- [Work to be completed]: Once the pictures are removed, reproduce what is left of the data below exactly.
*** Opening Given data ***
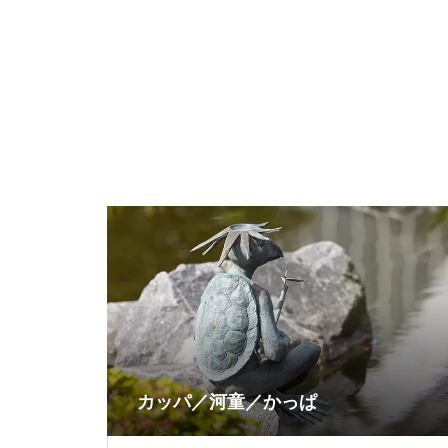
カッパ／河童／かっぱ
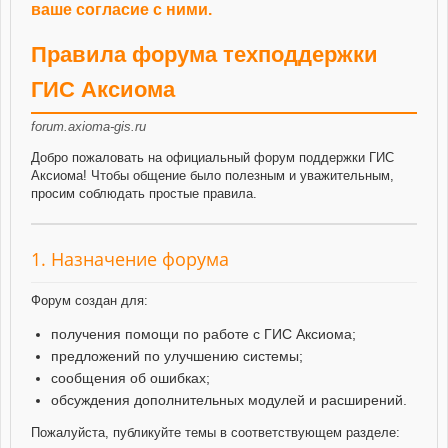
ваше согласие с ними.
Правила форума техподдержки
ГИС Аксиома
forum.axioma-gis.ru
Добро пожаловать на официальный форум поддержки ГИС
Аксиома! Чтобы общение было полезным и уважительным,
просим соблюдать простые правила.
1. Назначение форума
Форум создан для:
получения помощи по работе с ГИС Аксиома;
предложений по улучшению системы;
сообщения об ошибках;
обсуждения дополнительных модулей и расширений.
Пожалуйста, публикуйте темы в соответствующем разделе:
*** Closing Given data ***
- [Your solution]:
カッパ／河童／かっぱ
ваше согласие с ними.
Правила форума техподдержки
ГИС Аксиома
forum.axioma-gis.ru
Добро пожаловать на официальный форум поддержки ГИС
Аксиома! Чтобы общение было полезным и уважительным,
просим соблюдать простые правила.
1. Назначение форума
Форум создан для:
получения помощи по работе с ГИС Аксиома;
предложений по улучшению системы;
сообщения об ошибках;
обсуждения дополнительных модулей и расширений.
Пожалуйста, публикуйте темы в соответствующем разделе:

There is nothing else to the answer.